Thank you so much for your kindness and your unconditional love. You are truly wonderful and I'm blessed to know you.
Note: This video is about two months into training. Hopefully I'll have one more
video up before the competition showing our most current progress.
My Dearest Poster Boy,
The time is drawing closer to our competition. Only one more week. I can't believe it's been almost three months since Michelle and I went down to Ridgecrest to bring you home. You have changed from a rangy, scared, defensive, unbroke wild horse into a beautiful mustang with tons of muscle tone, and amazing bravery. You are now the color of a new shiny copper penny. And you love to be out with me.
You are always willing to work and you meet me at the gate ready to go. I have put you through so much in such a short time, but you have always been willing to follow my lead no matter what is asked of you. I have been trying to figure out what your strongest assets are. You are good at everything I show you. I really think you like being out on he trail.
I especially enjoyed sitting in the tall wheat grass that we would stop in on our long rides. I would get off and just sit on a rock and watch you eat with your eyes closed. watching you and the tall grass blowing in the wind reminded me of when I was a young girl. I would just sit and watch my horse eat for hours with not a care in the world.
The ride we took yesterday evening was truly memorable for me. Riding into the Tungsten Hills, the sun was just setting and the hills were lit up with a dusky glow. The evening snow flowers had opened up. You were so careful walking up and down the steep rocky hills. Thank you.

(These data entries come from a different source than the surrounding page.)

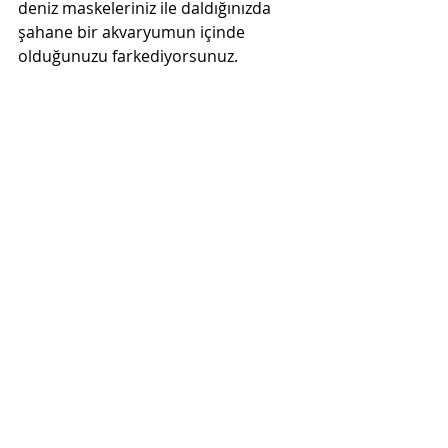
deniz maskeleriniz ile daldığınızda 
şahane bir akvaryumun içinde 
olduğunuzu farkediyorsunuz.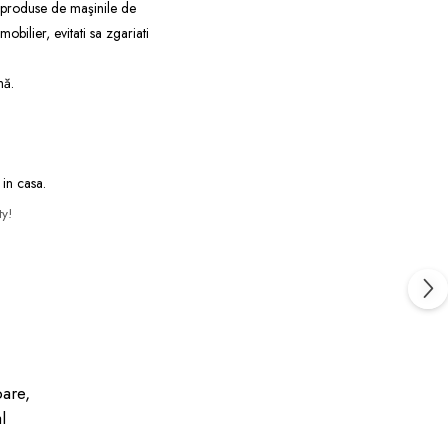
r produse de maşinile de
bilier, evitati sa zgariati
mă.
 in casa.
ty!
pare,
l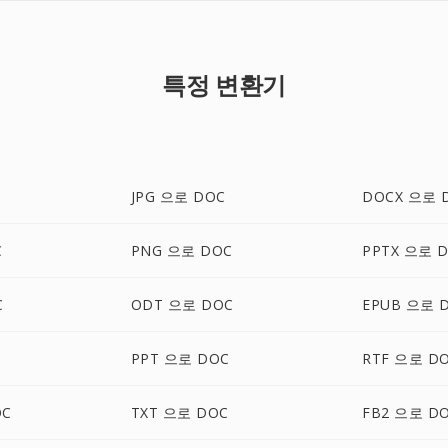
특정 변환기
JPG 으로 DOC
DOCX 으로 
C
PNG 으로 DOC
PPTX 으로 
C
ODT 으로 DOC
EPUB 으로 
PPT 으로 DOC
RTF 으로 D
OC
TXT 으로 DOC
FB2 으로 D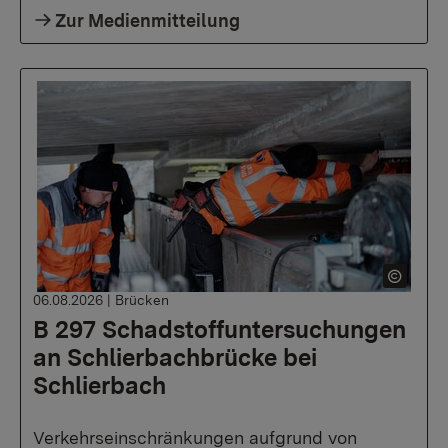
Zur Medienmitteilung
06.08.2026
|
Brücken
B 297 Schadstoffuntersuchungen
an Schlierbachbrücke bei
Schlierbach
Verkehrseinschränkungen aufgrund von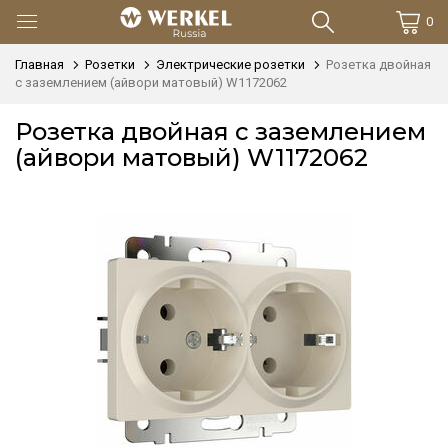
0
Главная
Розетки
Электрические розетки
Розетка двойная
с заземлением (айвори матовый) W1172062
Розетка двойная с заземлением
(айвори матовый) W1172062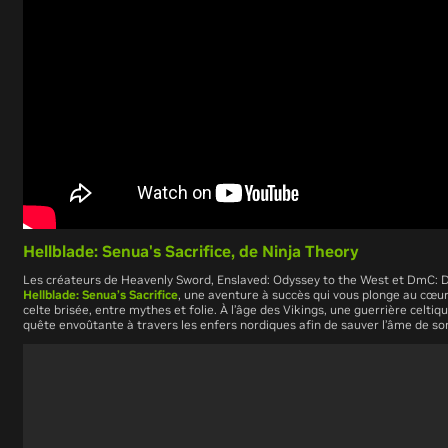
Hellblade: Senua's Sacrifice, de
Ninja Theory
Les créateurs de Heavenly Sword, Enslaved: Odyssey to the West et DmC: D
Hellblade: Senua’s Sacrifice
, une aventure à succès qui vous plonge au cœur
celte brisée, entre mythes et folie. À l’âge des Vikings, une guerrière celt
quête envoûtante à travers les enfers nordiques afin de sauver l’âme de s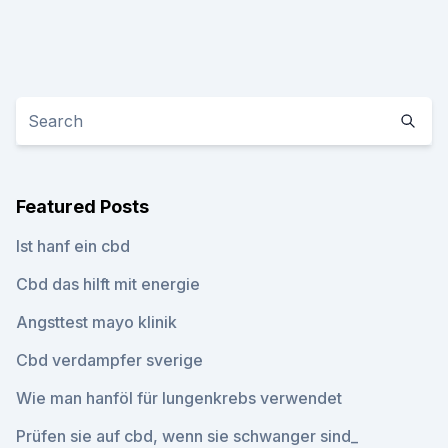
Featured Posts
Ist hanf ein cbd
Cbd das hilft mit energie
Angsttest mayo klinik
Cbd verdampfer sverige
Wie man hanföl für lungenkrebs verwendet
Prüfen sie auf cbd, wenn sie schwanger sind_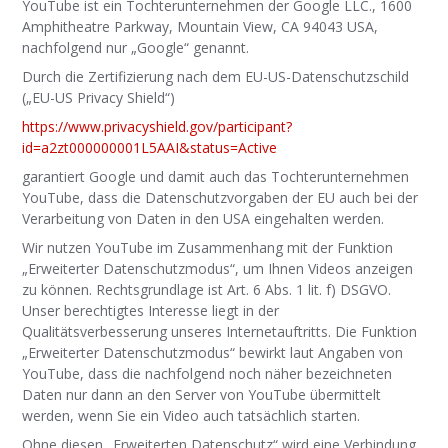
YouTube ist ein Tochterunternehmen der Google LLC., 1600
Amphitheatre Parkway, Mountain View, CA 94043 USA,
nachfolgend nur „Google“ genannt.
Durch die Zertifizierung nach dem EU-US-Datenschutzschild
(„EU-US Privacy Shield“)
https://www.privacyshield.gov/participant?
id=a2zt000000001L5AAI&status=Active
garantiert Google und damit auch das Tochterunternehmen
YouTube, dass die Datenschutzvorgaben der EU auch bei der
Verarbeitung von Daten in den USA eingehalten werden.
Wir nutzen YouTube im Zusammenhang mit der Funktion
„Erweiterter Datenschutzmodus“, um Ihnen Videos anzeigen
zu können. Rechtsgrundlage ist Art. 6 Abs. 1 lit. f) DSGVO.
Unser berechtigtes Interesse liegt in der
Qualitätsverbesserung unseres Internetauftritts. Die Funktion
„Erweiterter Datenschutzmodus“ bewirkt laut Angaben von
YouTube, dass die nachfolgend noch näher bezeichneten
Daten nur dann an den Server von YouTube übermittelt
werden, wenn Sie ein Video auch tatsächlich starten.
Ohne diesen „Erweiterten Datenschutz“ wird eine Verbindung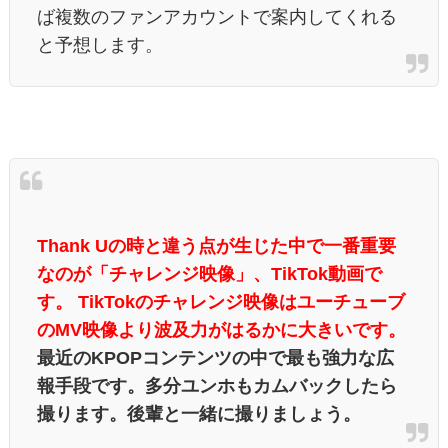
ば複数のファンアカウントで案内してくれる
と予想します。
Thank U
の時と違う点が生じた中で一番重要
なのが「チャレンジ映像」、
TikTok
動画で
す。
TikTok
のチャレンジ映像はユーチューブ
の
MV
映像より波及力がはるかに大きいです。
最近の
KPOP
コンテンツの中で最も強力な広
報手段です。多分ユンホもカムバックしたら
撮ります。後輩と一緒に撮りましょう。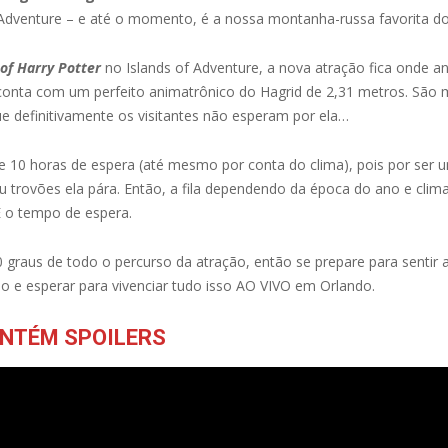
 Adventure – e até o momento, é a nossa montanha-russa favorita d
of Harry Potter
no Islands of Adventure, a nova atração fica onde an
 conta com um perfeito animatrônico do Hagrid de 2,31 metros. São m
ue definitivamente os visitantes não esperam por ela…
de 10 horas de espera (até mesmo por conta do clima), pois por ser
trovões ela pára. Então, a fila dependendo da época do ano e clima
E o tempo de espera.
 graus de todo o percurso da atração, então se prepare para sentir 
eo e esperar para vivenciar tudo isso AO VIVO em Orlando.
ONTÉM SPOILERS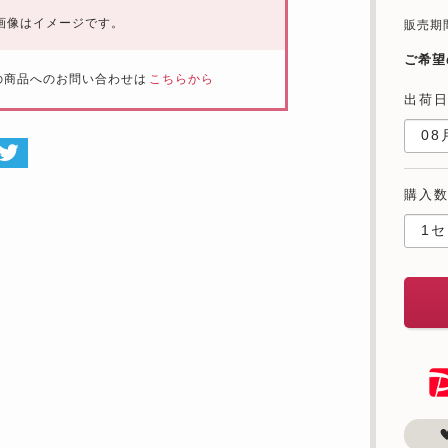
画像はイメージです。
販売期間：
ご希望
の商品へのお問い合わせは
こちらから
出荷
購入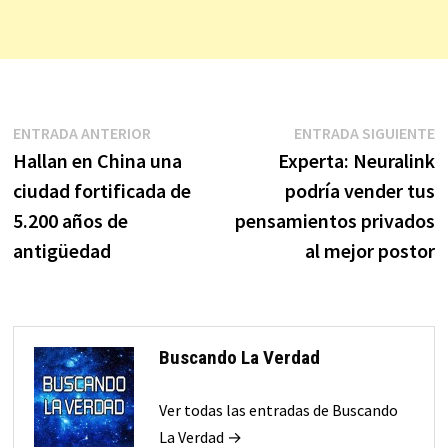
Navegación
Entrada
E
ENTRADA ANTERIOR
ENTRADA SIGUIENTE
anterior:
s
Hallan en China una
Experta: Neuralink
de
ciudad fortificada de
podría vender tus
entradas
5.200 años de
pensamientos privados
antigüedad
al mejor postor
Buscando La Verdad
Ver todas las entradas de Buscando
La Verdad →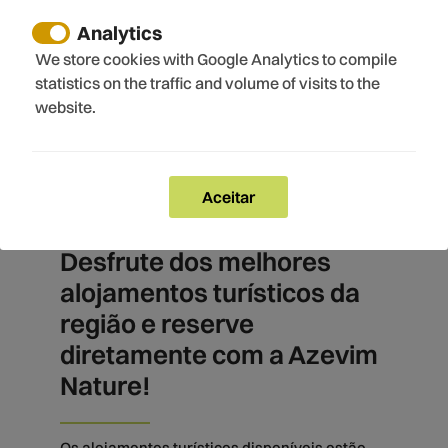
Analytics
Alojamentos
We store cookies with Google Analytics to compile
statistics on the traffic and volume of visits to the
Familiares Extra
website.
Aceitar
Desfrute dos melhores
alojamentos turísticos da
região e reserve
diretamente com a Azevim
Nature!
Os alojamentos turísticos disponíveis estão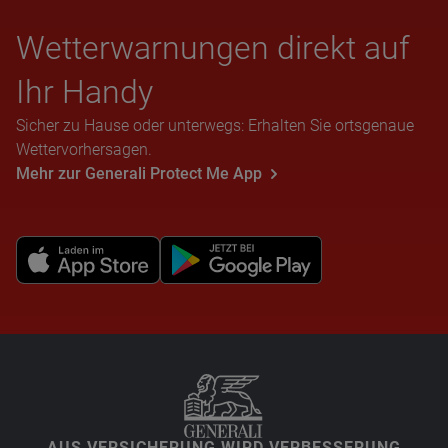
Wet­ter­war­nun­gen direkt auf
Ihr Handy
Sicher zu Hause oder unterwegs: Erhalten Sie ortsgenaue
Wettervorhersagen.
Mehr zur Generali Protect Me App
AUS VERSICHERUNG WIRD VERBESSERUNG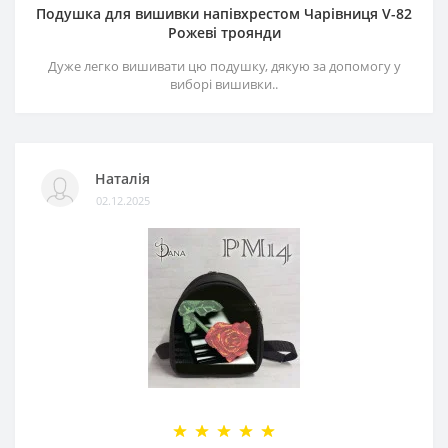
Подушка для вишивки напівхрестом Чарівниця V-82
Рожеві троянди
Дуже легко вишивати цю подушку, дякую за допомогу у
виборі вишивки..
Наталія
02.12.2025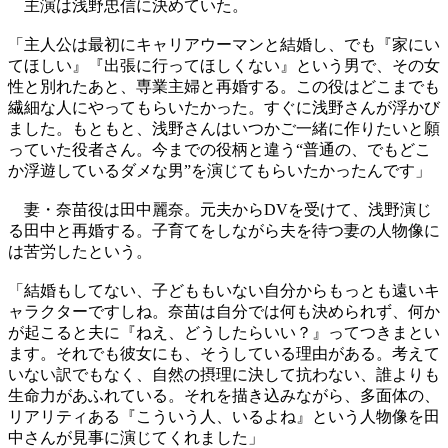
主演は浅野忠信に決めていた。
「主人公は最初にキャリアウーマンと結婚し、でも『家にい
てほしい』『出張に行ってほしくない』という男で、その女
性と別れたあと、専業主婦と再婚する。この役はどこまでも
繊細な人にやってもらいたかった。すぐに浅野さんが浮かび
ました。もともと、浅野さんはいつかご一緒に作りたいと願
っていた役者さん。今までの役柄と違う“普通の、でもどこ
か浮遊しているダメな男”を演じてもらいたかったんです」
妻・奈苗役は田中麗奈。元夫からDVを受けて、浅野演じ
る田中と再婚する。子育てをしながら夫を待つ妻の人物像に
は苦労したという。
「結婚もしてない、子どももいない自分からもっとも遠いキ
ャラクターですしね。奈苗は自分では何も決められず、何か
が起こると夫に『ねえ、どうしたらいい？』ってつきまとい
ます。それでも彼女にも、そうしている理由がある。考えて
いない訳でもなく、自然の摂理に決して抗わない、誰よりも
生命力があふれている。それを描き込みながら、多面体の、
リアリティある『こういう人、いるよね』という人物像を田
中さんが見事に演じてくれました」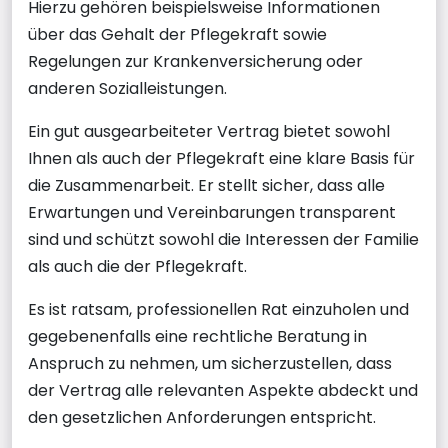
Hierzu gehören beispielsweise Informationen
über das Gehalt der Pflegekraft sowie
Regelungen zur Krankenversicherung oder
anderen Sozialleistungen.
Ein gut ausgearbeiteter Vertrag bietet sowohl
Ihnen als auch der Pflegekraft eine klare Basis für
die Zusammenarbeit. Er stellt sicher, dass alle
Erwartungen und Vereinbarungen transparent
sind und schützt sowohl die Interessen der Familie
als auch die der Pflegekraft.
Es ist ratsam, professionellen Rat einzuholen und
gegebenenfalls eine rechtliche Beratung in
Anspruch zu nehmen, um sicherzustellen, dass
der Vertrag alle relevanten Aspekte abdeckt und
den gesetzlichen Anforderungen entspricht.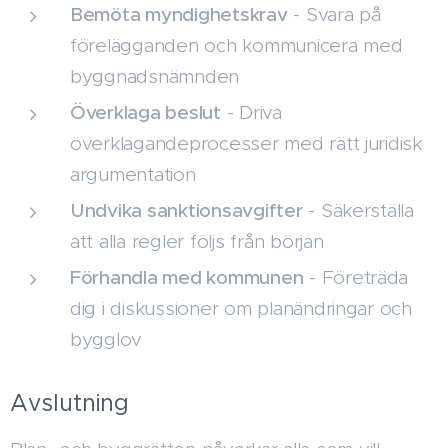
Bemöta myndighetskrav
- Svara på
förelägganden och kommunicera med
byggnadsnämnden
Överklaga beslut
- Driva
överklagandeprocesser med rätt juridisk
argumentation
Undvika sanktionsavgifter
- Säkerställa
att alla regler följs från början
Förhandla med kommunen
- Företräda
dig i diskussioner om planändringar och
bygglov
Avslutning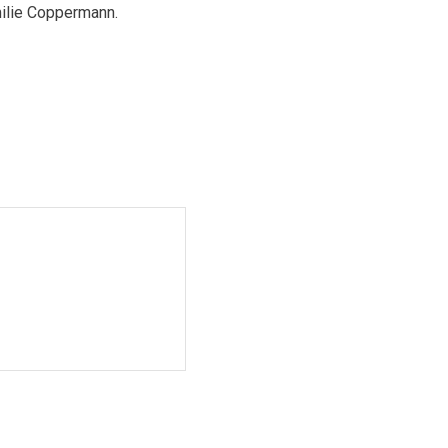
milie Coppermann.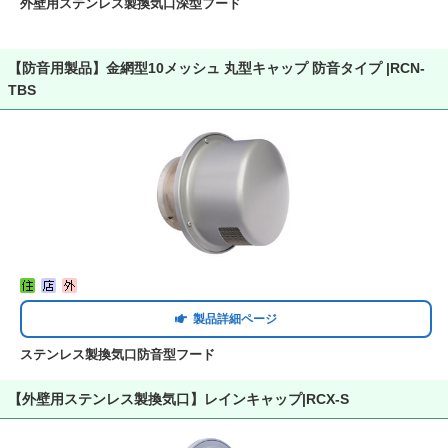
外壁用ステンレス製換気口深型フード
【防音用製品】金網型10メッシュ 丸型キャップ 防音タイプ |RCN-
TBS
製品詳細ページ
ステンレス製換気口防音型フード
【外壁用ステンレス製換気口】レインキャップ|RCX-S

On the way home I enjoyed riding you through the campground, talking to the people camping. It was a great experience going past all the tents and campfires. I know that these kinds of rides make life more enjoyable for you too.
There are going to be so many new experiences for you. I hope whoever gets you knows that you are the most amazing horse I have ever worked with. I love you so much and I prayed that whoever adopts you realizes your potential and doesn’t let you sit around, but spends lots of time with you and loves you because you know how to love back.